Bis zum Jahr 2030 möchte die Bundesregierung 30 Prozent ökologische Landwirtschaft, in Agrarfläche ausgedrückt ist ein Drittel erreicht. Seit etlichen Jahren kommt allerdings die Bio-Schweinemast mit einem Anteil von lediglich einem Prozent nicht von der Stelle. Wichtigster Vertriebskanal für ökologische Fleisch- und Wurstwaren ist der konventionelle Handel. Doch auch beim Wachstumstreiber müsse Bio noch etliche Hürden nehmen, wie auf der diesjährigen Tagung diskutiert wurde, zu der das Aktionsbündnis Bioschweinehalter Deutschland nach Bad Mergentheim eingeladen hatte.
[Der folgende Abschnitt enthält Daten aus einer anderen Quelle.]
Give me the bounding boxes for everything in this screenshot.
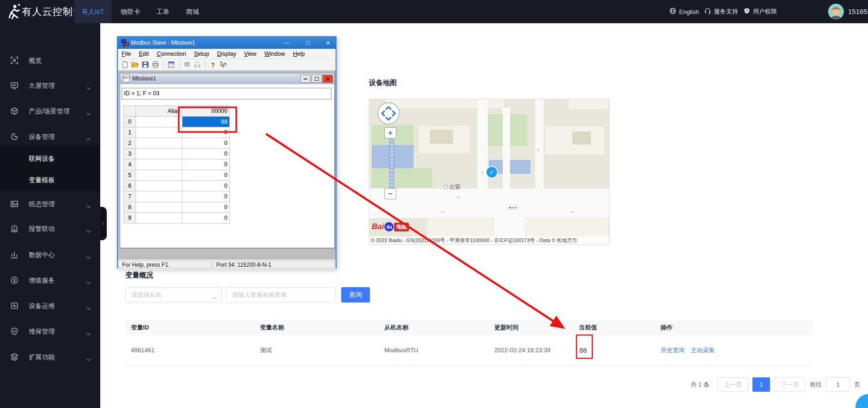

Bio-Anbauverbände und „die Philosophen“ in der Chefetage der konventionellen Lebensmittelhändler und Discounter seien sich in Sachen ökologischer Agrarwende schnell einig, kämen gut miteinander aus. „Es gibt aber noch zu viele in den Systemen, die kotzt Bio an, weil es unbequem und sperrig ist. Wir haben es in der Regel nicht mit überzeugten Bios zu tun“, mahnte Thomas Dosch, Sprecher der Tönnies-Gruppe. Es mache künftig bestenfalls keinen Unterschied, ob konventionelle oder Bio-Ware gehandhabt werden muss. Lobend erwähnte er in diesem Zusammenhang die Anbauverbände Naturland und Biopark, weil sie bundesweit denken und entsprechend aufgestellt seien. „Bei Bioland mit seinen Regionalgesellschaften wird es schon wieder komplexer.“
Weitere Schwierigkeiten brachte ein Branchenexperte aus dem Publikum zur Sprache, der seinen Namen an dieser Stelle nicht lesen möchte. „Ein Lidl-Einkäufer bewegt einen Milliarden Umsatz mit Wurst und wird nach Mengenprämie bezahlt. Und nun soll er ein Fünftel seiner Arbeitszeit in den viel kleineren Bio-Absatz investieren? An dieser Hürde scheitert Bio immer wieder.“ Ein weiteres Problem seien die Preisaufschläge: Per se ist Bio-Fleisch für die Händler im Einkauf teurer als konventionelle Ware, doch wenn wie üblich jeweils der gleiche prozentuale Aufschlag hinzukommt, ist der Preisabstand dann im Laden am Ende noch höher. „Egal ob Lebensmitteleinzelhandel, Bio-Fachhandel oder Discounter: Keiner kann mit absoluten Aufschlägen rechnen.“
Fleisch für jeden und die Botschaft muss stimmen
Auch für Roger Fechler, Leiter Fachbereich Vieh & Fleisch beim Deutschen Bauernverband, ist der Preisabstand beim Endprodukt ein Hauptgrund, warum die Bio-Schweinemast seit etlichen Jahren lediglich einen Anteil von einem Prozent auf sich vereint. Mit dem Handel in den Dialog zu kommen sei ein ambitioniertes Projekt, auf das er Lust hätte. Ziel: Tierhalter zu motivieren auf bio umzustellen. „Bio wird unbestritten als ein gutes Produktionsverfahren gesehen.“ Bei dem teils hohen Preis für Bio-Fleisch könne man viele Konsumenten allerdings nicht mitnehmen. Nun hofft er durch das geplante staatliche Tierhaltungskennzeichen für Mastschweine mit den Stufen 1 (gesetzlicher Standard) bis 5 (bio) mehr Qualitätsfleisch in den Handel zu bringen, so dass der Preisabstand zu bio nicht mehr so groß ausfällt. Heinrich Rülfing, Bioland-Schweinemäster und erster Vorsitzender Aktionsbündnis Bioschweinehalter Deutschland, sprach sich erwartungsgemäß dafür aus, Billig-Fleisch aus den Sortimenten komplett zu streichen. Dem widersprach Thomas Förster, Geschäftsführer des Fleischverarbeiters Gebrüder Förster GmbH. „Fleisch muss für jeden zugänglich sein.“
Gemeinsam „über bio“ ermöglichen
Dieser Artikel sowie alle Inhalte von „über bio“ sind für Sie kostenfrei.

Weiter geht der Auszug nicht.